In the last week, we've discovered that the key members of the Gophers athletic department suffer from an iron deficiency.
Tubby Smith does not wield an iron hand. Jerry Kill does not possess an iron jaw.
Smith, the storied Gophers basketball coach, revealed that he almost kicked star center Trevor Mbakwe off the team following the most recent of Mbakwe's legal problems. Almost punishing an athlete is like almost picking up the bill at a restaurant. Pulling your wallet halfway out of your pocket does not constitute partial payment.
This week, when reporters told Smith that Mbakwe was headed to Miami for a hearing that could eventually result in jail time, Smith said, "Maybe you know more than I do. I don't know.''
Smith has a knack for running off talented players, but Mbakwe keeps hanging around, getting into just enough trouble to embarrass the university but not enough for Smith to take meaningful action, or even keep track of his star.
If this were an isolated example of a power coach protecting a standout player, it would be less troubling, but it dovetails with Smith's softer-than-polenta approach.

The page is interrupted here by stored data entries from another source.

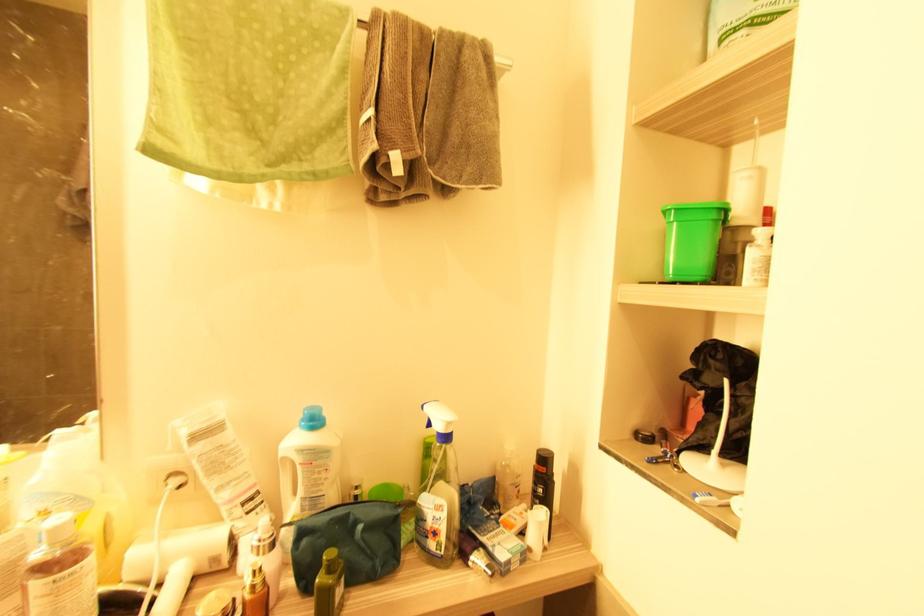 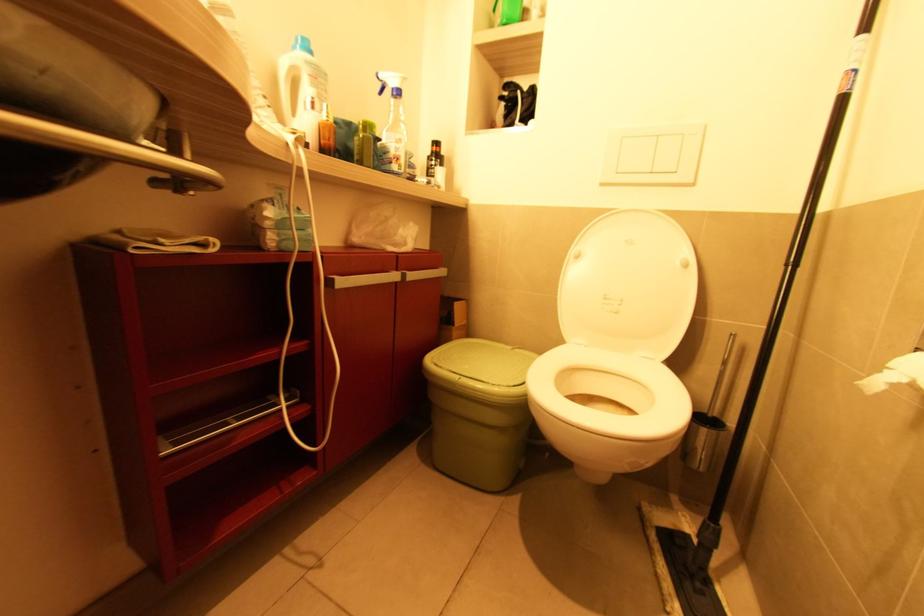 Question: How did the camera likely rotate?

Choices:
 (A) Left
 (B) Right
 (C) Up
 (D) Down

Answer: (B) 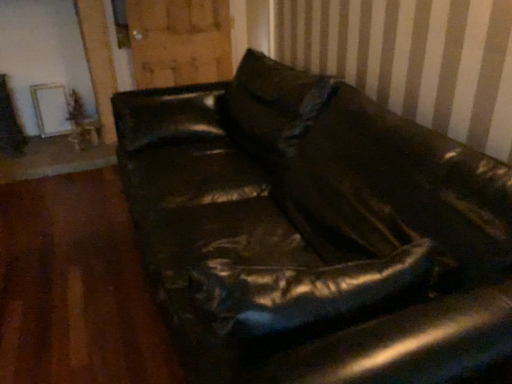 Question: Looking at the image, does wooden at upper center seem bigger or smaller compared to wooden table at lower left?

Choices:
 (A) big
 (B) small

Answer: (A)

Question: Considering the positions of wooden at upper center and wooden table at lower left in the image, is wooden at upper center wider or thinner than wooden table at lower left?

Choices:
 (A) wide
 (B) thin

Answer: (B)

Question: Estimate the real-world distances between objects in this image. Which object is closer to the wooden at upper center?

Choices:
 (A) leather couch at center
 (B) wooden table at lower left

Answer: (B)

Question: Which object is positioned farthest from the wooden table at lower left?

Choices:
 (A) leather couch at center
 (B) wooden at upper center

Answer: (A) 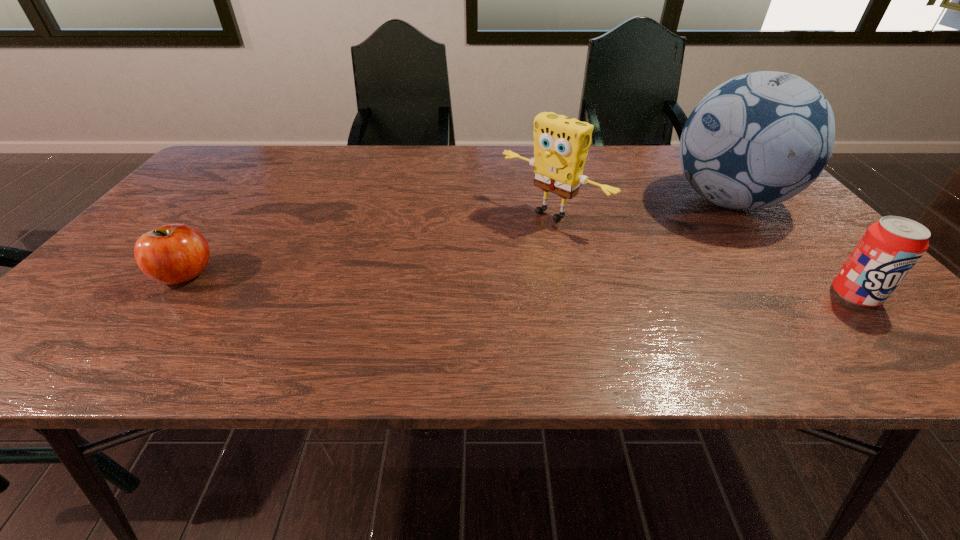 At what (x,y) coordinates should I click in order to perform the action: click on free spot between the shortest object and the soccer ball. Please return your answer as a coordinate pair (x, y). Looking at the image, I should click on (456, 238).

Find the location of a particular element. The image size is (960, 540). vacant region between the third tallest object and the shortest object is located at coordinates (520, 285).

You are a GUI agent. You are given a task and a screenshot of the screen. Output one action in this format:
    pyautogui.click(x=<x>, y=<y>)
    Task: Click on the free point between the leftmost object and the soda can
    The width and height of the screenshot is (960, 540).
    Given the screenshot: What is the action you would take?
    click(x=520, y=285)

Locate an element on the screen. free space between the sponge and the apple is located at coordinates (369, 244).

This screenshot has height=540, width=960. What are the coordinates of `unoccupied area between the soccer ball and the sponge` in the screenshot? It's located at (640, 207).

The width and height of the screenshot is (960, 540). In order to click on vacant area that lies between the tallest object and the third shortest object in this screenshot , I will do `click(640, 207)`.

You are a GUI agent. You are given a task and a screenshot of the screen. Output one action in this format:
    pyautogui.click(x=<x>, y=<y>)
    Task: Click on the vacant point located between the soda can and the soccer ball
    
    Given the screenshot: What is the action you would take?
    (x=791, y=248)

Find the location of a particular element. The image size is (960, 540). object that is the second closest to the second shortest object is located at coordinates (561, 144).

Point out which object is positioned as the second nearest to the tallest object. Please provide its 2D coordinates. Your answer should be formatted as a tuple, i.e. [(x, y)], where the tuple contains the x and y coordinates of a point satisfying the conditions above.

[(561, 144)]

Where is `vacant space that satisfies the following two spatial constraints: 1. on the back side of the soccer ball; 2. on the right side of the apple`? vacant space that satisfies the following two spatial constraints: 1. on the back side of the soccer ball; 2. on the right side of the apple is located at coordinates (242, 201). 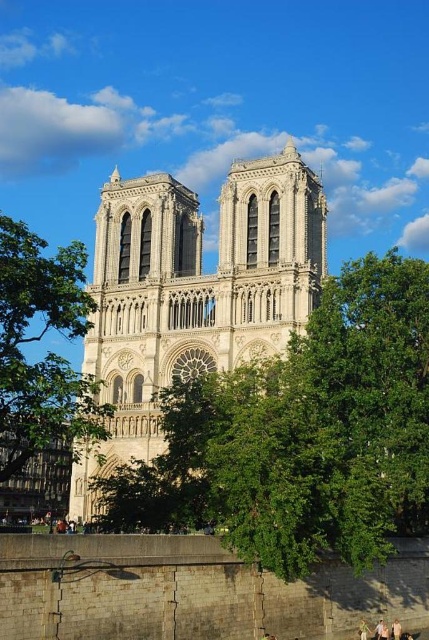 Question: Which object is positioned closest to the green leafy tree at left?

Choices:
 (A) light brown wooden person at center
 (B) white stone tower at center
 (C) light brown wooden chair at lower center
 (D) light brown hair at lower center

Answer: (B)

Question: Does white stone tower at center have a larger size compared to light brown hair at lower center?

Choices:
 (A) yes
 (B) no

Answer: (A)

Question: Is light brown wooden person at center to the right of light brown hair at lower center from the viewer's perspective?

Choices:
 (A) no
 (B) yes

Answer: (B)

Question: Which object is farther from the camera taking this photo?

Choices:
 (A) light brown wooden chair at lower center
 (B) light brown hair at lower center
 (C) green leafy tree at left

Answer: (B)

Question: Which is nearer to the white stone tower at center?

Choices:
 (A) light brown wooden chair at lower center
 (B) light brown hair at lower center
 (C) light brown wooden person at center

Answer: (A)

Question: Does white stone tower at center appear on the left side of green leafy tree at left?

Choices:
 (A) yes
 (B) no

Answer: (B)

The Gophers thought they were hiring a legend when they landed Smith. So far, he has a 38-49 record in the Big Ten, has watched key players transfer and has insinuated that his problems stem from the lack of a practice facility. Iron hand? It's not even iron-ish.
Last year, Kill lobbied to receive a contract extension before he had won his second game at Minnesota. On Saturday, Kill's Gophers lost to Northwestern, leaving him 2-8 in his first 10 Big Ten games. He suffered a seizure after the game. The university called it a "minor seizure,'' meaning that a "minor seizure'' is one that the public doesn't see.
On Tuesday, Gophers PR folks put out the word that Kill did not want to answer questions about his health at his weekly news conference, even though he is a highly paid state employee and public figure whose health could determine whether he becomes a success. Also this week, the Gophers announced that they were paying $800,000 to get out of playing games against North Carolina, a mediocre football program from a basketball conference.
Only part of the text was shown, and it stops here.